W wyniku przeprowadzonych czynności operacyjno-rozpoznawczych funkcjonariusze Komendy Wojewódzkiej Policji w Krakowie Wydziału do Zwalczania Cyberprzestępczości ustalili tożsamość sprawcy, którym okazał się być Mariusz B. - mieszkaniec Piły. W dniu 5 sierpnia 2021 roku został on, na polecenie nadzorującego postępowanie prokuratora Prokuratury Okręgowej w Krakowie, zatrzymany, a w dniu następnym przedstawiono mu zarzuty popełnienia dwóch czynów z art. 191 § 1 kk w zw. z art. 245 kk w zw. z art. 11 § 2 kk.
Typowanie osoby okazało się trafne, albowiem przesłuchany w charakterze podejrzanego Mariusz B. potwierdził swoje sprawstwo opisując sposób, w jaki doszło do popełnienia przestępstw.

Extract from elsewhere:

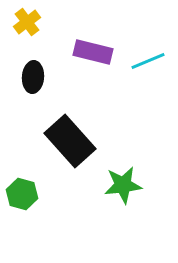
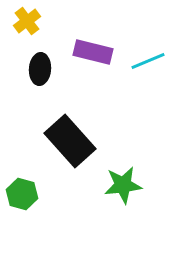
yellow cross: moved 1 px up
black ellipse: moved 7 px right, 8 px up
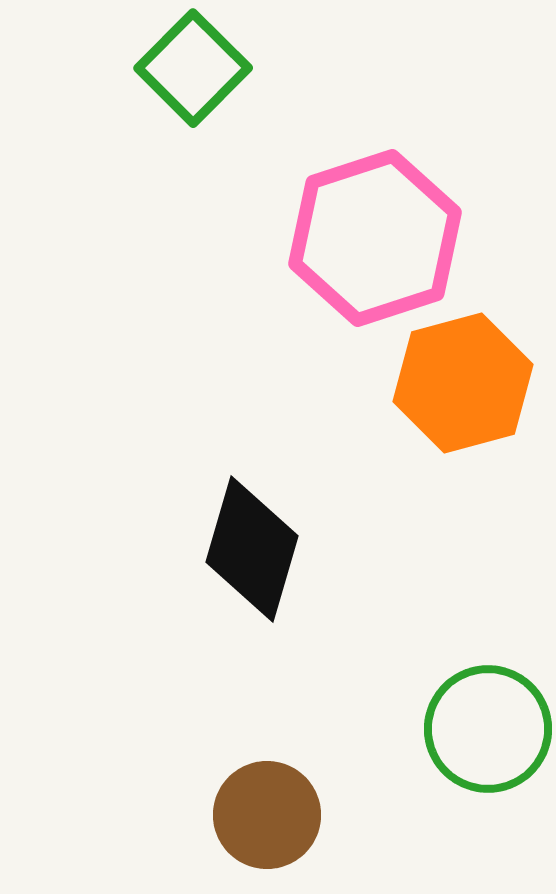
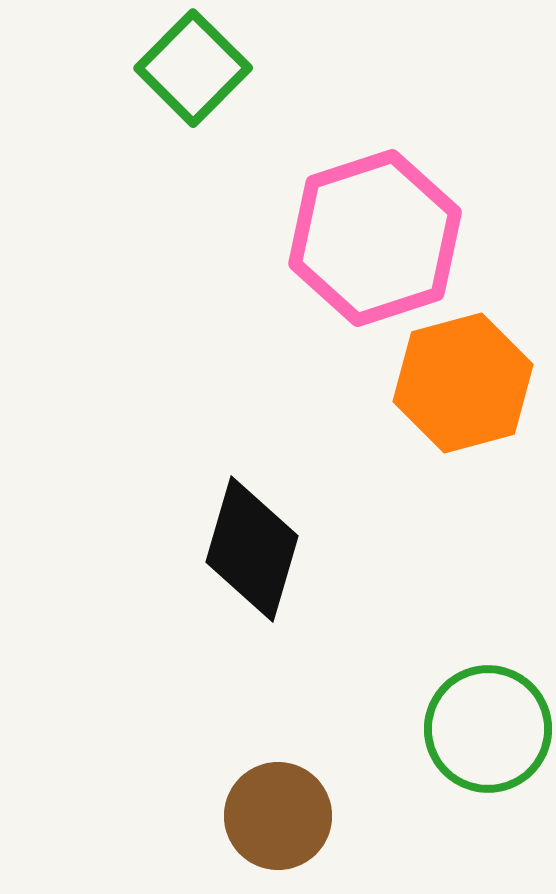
brown circle: moved 11 px right, 1 px down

Wyjaśnił między innymi iż do pobrania danych w postaci nagrań rozmów pracowników Firm z klientami doszło wskutek zbiegu szeregu okoliczności. Grając wieczorem w grę komputerową jego system ujawnił numer IP, z którego był skanowany jego komputer. Będąc informatykiem z zamiłowania, pod wskazanym adresem natrafił na katalog z plikami audio i chciał sobie ich posłuchać, zakładając, że są to sample muzyczne. "Zassał" więc wskazane dane i udał się na spotkanie z kolegami, aby wspólnie spożywać alkohol. Gdy po kilku godzinach powrócił okazało się, że ściągnięte pliki zawierają nagrania z Firm. Podejrzany wykorzystując sytuację wpadł na pomysł, że zażąda od pokrzywdzonych instytucji gratyfikacji pieniężnej w zamian za wykasowanie i nie rozpowszechnianie pobranych przez siebie danych. Skontaktował się więc z infolinią pokrzywdzonej firmy i stawiając pracownikom „call-center” ultimatum, że ujawni mediom informację w jaki sposób wszedł w posiadanie nagrań, jeśli nie dostanie 100-200 zł "na browarka". Wobec braku pozytywnej reakcji ze strony pokrzywdzonej spółki następnego dnia podbił stawkę do 10.000 zł – chcąc wyłudzone w ten sposób środki przeznaczyć na „implanty zębów”. Wszelkie plany podejrzanego spełzły ostatecznie na niczym, albowiem wkrótce został zatrzymany przez Policję, która ujawniła w jego miejscu zamieszkania szereg elektronicznych nośników informacji, w tym między innymi dysk twardy „ukryty” w jego spodenkach, będących jedynym elementem garderoby, w jakim go zastano. W trakcie czynności przeszukania pomieszczeń użytkowanych przez podejrzanego funkcjonariusze Policji ujawnili, że podejrzany nie chcąc, aby nagrania dostały się w niepowołane ręce, zniszczył prawdopodobnie przy użyciu „piły” mechanicznej dysk, który zawierał część skopiowanych danych. W międzyczasie Mariusz B. zdążył się pochwalić swoim wyczynem mamie i znajomym, zyskując rozgłos jako "Edison z Piły". Wobec podejrzanego, biorąc pod uwagę jego sytuację osobista i majątkową, zastosowano nieizolacyjny środek zapobiegawczy w postaci dozoru Policji.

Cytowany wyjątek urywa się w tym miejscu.